# Lipoma removal cost 2020



## SilverGhost (Jan 7, 2020)

Hello All,

New to the forum, just looking for some comparative surgery / opinions on my situation in respect to cost. I have taken my 9 y/o male dog to the vet regarding some lumps around the armpit. A FNA suggests fatty lumps (lipoma), and due to the location impeding movement etc it was suggested surgical removal which I agree is the best option. I was given an estimate of £850 to remove 3 lumps around the armpit area, does this seem about right, I was told 45 min surgery time. I am only drawing a parallel time wise to a bitch spay which would cost around £300 at the same vet. It just seemed a bit excessive to me, maybe I'm out of touch.

Does this seem about right to anyone having this OP done recently on their dogs of a similar size 35kg?


----------



## Blitz (Feb 12, 2009)

It sounds horrendous to me but I am out of date. I cannot imagine my vet charging anything like this though. My dog had several cysts removed a few years ago and I think it was £150. I would have thought it would be far quicker than a bitch spay, 45 minutes seems an awful long time to remove 3 lumps but again it is the vet that has seen them so he should know and it is a fiddly place. Why not get a second opinion if you are worried you are being overcharged.


----------



## Jobeth (May 23, 2010)

This is the price list for Animal Trust which is non-profit making to give you an idea of the minimum cost. 
https://www.animaltrust.org.uk/pricing-offers/


----------



## kimthecat (Aug 11, 2009)

That does sound a lot but maybe they charge for each lump? maybe more if its complicate due to location .
My vets charge more for an older dog going under an anaesthetic. Theres also a pre anaesthetic blood test which is expensive.


----------



## SilverGhost (Jan 7, 2020)

It was expressed to me that it was calculated on time, which is why I drew the parallel to a bitch spay as I know this takes a similar time. I think £170 from that list for a large dog is a little optimistic, but maybe this is the cost price. I have found a few references online and removing these 3 lumps does seem expensive to me. Fortunately I am in a position to afford this surgery but I do have the feeling I'm being overcharged.


----------



## Jobeth (May 23, 2010)

They are a non-profit vet’s trust which is why it is cheaper. I just posted it as a guideline as that is the minimum for any treatment you’d have to pay.


----------



## SilverGhost (Jan 7, 2020)

Jobeth said:


> They are a non-profit vet's trust which is why it is cheaper. I just posted it as a guideline as that is the minimum for any treatment you'd have to pay.

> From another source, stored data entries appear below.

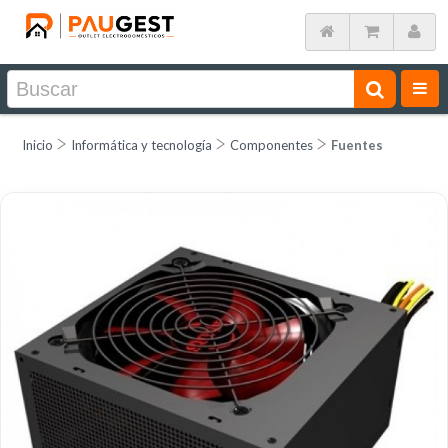
Inicio
Informática y tecnología
Componentes
Fuentes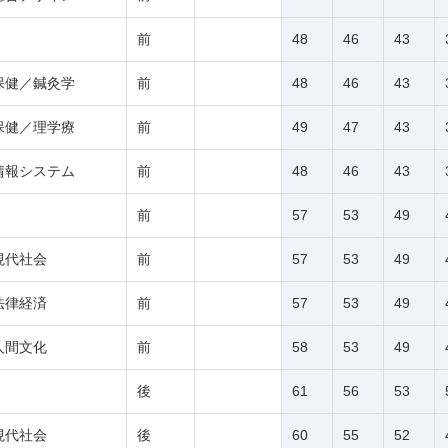
前
48
46
43
保健／鍼灸学
前
48
46
43
保健／理学療
前
49
47
43
情報システム
前
48
46
43
前
57
53
49
現代社会
前
57
53
49
法律経済
前
57
53
49
人間文化
前
58
53
49
後
61
56
53
現代社会
後
60
55
52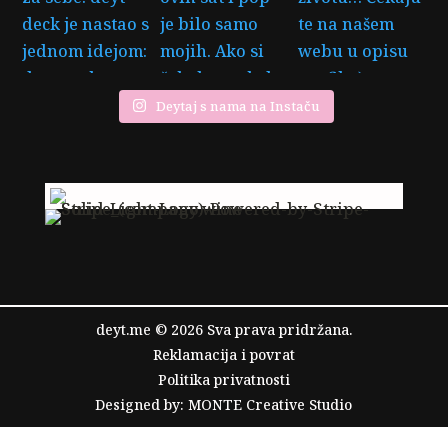
Deytaj s nama na Instaču
deyt.me © 2026 Sva prava pridržana.
Reklamacija i povrat
Politika privatnosti
Designed by: MONTE Creative Studio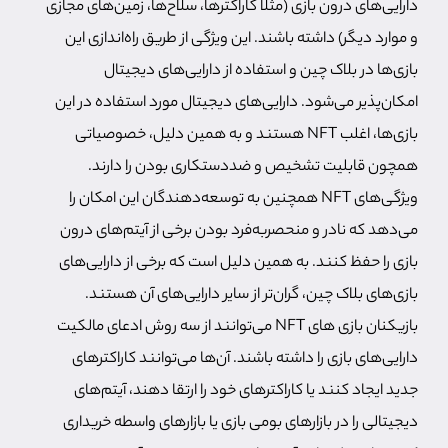
دارایی‌های درون بازی (مثلا کاراکترها، سلاح‌ها، زمین‌های مجازی
و موارد دیگر) داشته باشند. این ویژگی از طریق راه‌اندازی این
بازی‌ها در بلاک چین و استفاده از دارایی‌های دیجیتال
امکان‌پذیر می‌شود. دارایی‌های دیجیتال مورد استفاده در این
بازی‌ها، اغلب NFT هستند و به همین دلیل، خصوصیاتی
همچون قابلیت تشخیص و ضددستکاری بودن را دارند.
ویژگی‌های NFT همچنین به توسعه‌دهندگان این امکان را
می‌دهد که نادر و منحصر‌به‌فرد بودن برخی از آیتم‌های درون
بازی را حفظ کنند. به همین دلیل است که برخی از دارایی‌های
بازی‌های بلاک چین، گران‌تر از سایر دارایی‌های آن هستند.
بازیکنان بازی های NFT می‌توانند از سه روش ادعای مالکیت
دارایی‌های بازی را داشته باشند. آن‌ها می‌توانند کاراکترهای
جدید ایجاد کنند یا کاراکترهای خود را ارتقا دهند، آیتم‌های
دیجیتالی را در بازارهای بومی بازی یا بازارهای واسطه خریداری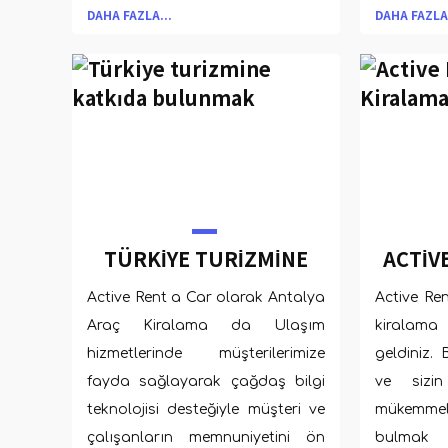
edilmekted
DAHA FAZLA...
DAHA FAZLA.
TÜRKIYE TURIZMINE
ACTIV
KATKIDA BULUNMAK
AR
Active Rent a Car olarak Antalya
Active Re
Araç Kiralama da Ulaşım
kirala
hizmetlerinde müşterilerimize
geldiniz. 
fayda sağlayarak çağdaş bilgi
ve sizi
teknolojisi desteğiyle müşteri ve
mükemme
çalışanların memnuniyetini ön
bulmak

Yes I understand that, thank you for the reference. £850 just seems very expensive but I guess this is 2020, in my mind I still reference back to the mid 90's when I started visiting the vets.


----------



## Jobeth (May 23, 2010)

You could always check to see if you are near to one of their locations as they don’t charge for a visit either. My dog is tiny but her spay was miles cheaper than £300. My small dog cost £3000 for blood tests, MRI and CT. He also cost £90 for a mass to be checked but luckily it was ok.


----------



## SilverGhost (Jan 7, 2020)

Jobeth said:


> You could always check to see if you are near to one of their locations as they don't charge for a visit either. My dog is tiny but her spay was miles cheaper than £300. My small dog cost £3000 for blood tests, MRI and CT. He also cost £90 for a mass to be checked but luckily it was ok.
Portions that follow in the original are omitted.